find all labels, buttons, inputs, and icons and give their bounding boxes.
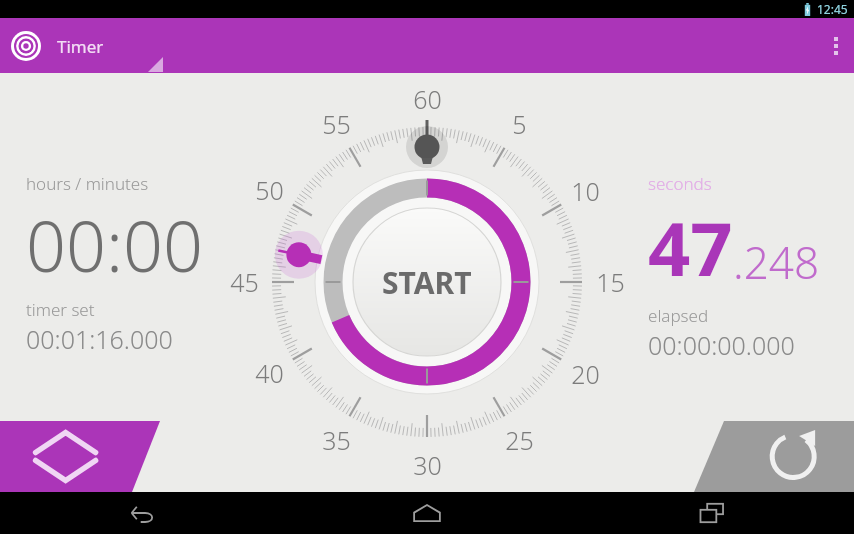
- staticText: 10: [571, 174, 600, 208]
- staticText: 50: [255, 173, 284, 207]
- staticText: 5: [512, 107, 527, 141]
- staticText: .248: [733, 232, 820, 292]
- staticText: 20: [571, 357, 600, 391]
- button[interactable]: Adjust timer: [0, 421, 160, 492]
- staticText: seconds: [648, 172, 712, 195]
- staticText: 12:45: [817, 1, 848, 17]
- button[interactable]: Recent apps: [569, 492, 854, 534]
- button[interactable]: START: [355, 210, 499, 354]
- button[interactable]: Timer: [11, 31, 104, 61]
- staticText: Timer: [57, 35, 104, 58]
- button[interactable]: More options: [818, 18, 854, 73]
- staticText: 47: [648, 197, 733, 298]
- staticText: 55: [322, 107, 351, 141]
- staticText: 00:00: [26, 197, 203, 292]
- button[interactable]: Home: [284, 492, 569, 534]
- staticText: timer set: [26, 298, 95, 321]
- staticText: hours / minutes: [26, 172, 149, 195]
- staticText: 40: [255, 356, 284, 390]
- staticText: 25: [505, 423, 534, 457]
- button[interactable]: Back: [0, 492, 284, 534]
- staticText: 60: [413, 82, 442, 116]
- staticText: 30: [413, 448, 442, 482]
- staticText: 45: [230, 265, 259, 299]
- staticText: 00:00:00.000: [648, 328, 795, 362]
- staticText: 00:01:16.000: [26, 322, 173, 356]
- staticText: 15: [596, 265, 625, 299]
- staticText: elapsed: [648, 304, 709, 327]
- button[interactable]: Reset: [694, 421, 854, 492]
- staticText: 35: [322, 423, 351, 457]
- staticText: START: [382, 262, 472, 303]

----

Task statement —
Where a line in the records above includes the string "interactable", show it.

Exercise solution —
- button[interactable]: Adjust timer: [0, 421, 160, 492]
- button[interactable]: Recent apps: [569, 492, 854, 534]
- button[interactable]: START: [355, 210, 499, 354]
- button[interactable]: Timer: [11, 31, 104, 61]
- button[interactable]: More options: [818, 18, 854, 73]
- button[interactable]: Home: [284, 492, 569, 534]
- button[interactable]: Back: [0, 492, 284, 534]
- button[interactable]: Reset: [694, 421, 854, 492]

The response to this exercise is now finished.